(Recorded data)
- Opening Delimiter -

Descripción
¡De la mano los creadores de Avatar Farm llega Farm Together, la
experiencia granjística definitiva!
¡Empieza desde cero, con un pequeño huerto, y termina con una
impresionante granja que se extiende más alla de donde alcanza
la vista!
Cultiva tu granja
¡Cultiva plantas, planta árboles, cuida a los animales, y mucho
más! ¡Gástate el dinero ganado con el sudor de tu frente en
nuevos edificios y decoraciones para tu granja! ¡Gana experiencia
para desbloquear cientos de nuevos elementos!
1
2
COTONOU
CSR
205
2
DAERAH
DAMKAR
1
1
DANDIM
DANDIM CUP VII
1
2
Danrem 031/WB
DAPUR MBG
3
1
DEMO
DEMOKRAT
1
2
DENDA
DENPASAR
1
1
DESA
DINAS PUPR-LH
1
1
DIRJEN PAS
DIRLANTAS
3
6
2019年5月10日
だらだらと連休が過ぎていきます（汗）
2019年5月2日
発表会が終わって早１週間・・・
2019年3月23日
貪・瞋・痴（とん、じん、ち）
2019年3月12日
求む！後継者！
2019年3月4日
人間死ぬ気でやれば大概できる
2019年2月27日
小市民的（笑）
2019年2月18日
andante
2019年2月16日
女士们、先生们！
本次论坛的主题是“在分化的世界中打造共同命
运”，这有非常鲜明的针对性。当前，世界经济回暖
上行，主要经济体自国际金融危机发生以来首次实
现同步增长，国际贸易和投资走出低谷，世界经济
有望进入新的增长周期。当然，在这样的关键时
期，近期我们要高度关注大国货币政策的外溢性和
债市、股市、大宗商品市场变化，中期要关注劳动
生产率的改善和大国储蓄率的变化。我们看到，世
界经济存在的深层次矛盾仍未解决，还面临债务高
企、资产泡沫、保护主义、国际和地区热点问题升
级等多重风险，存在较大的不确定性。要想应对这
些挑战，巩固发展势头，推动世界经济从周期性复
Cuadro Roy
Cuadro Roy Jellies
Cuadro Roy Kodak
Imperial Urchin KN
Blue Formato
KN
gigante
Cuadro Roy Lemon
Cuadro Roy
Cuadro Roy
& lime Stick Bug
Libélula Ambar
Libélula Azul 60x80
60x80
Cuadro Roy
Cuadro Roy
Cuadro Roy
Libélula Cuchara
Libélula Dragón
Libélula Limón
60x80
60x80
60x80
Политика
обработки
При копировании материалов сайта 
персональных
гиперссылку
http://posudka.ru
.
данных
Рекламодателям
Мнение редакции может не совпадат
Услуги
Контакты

- Closing Delimiter -

_WHAT IS BEING ASKED:_ Count the lines in the records above that contain "para", please, and give the number without any other words.

_REPLY TO THE TASK:_ 2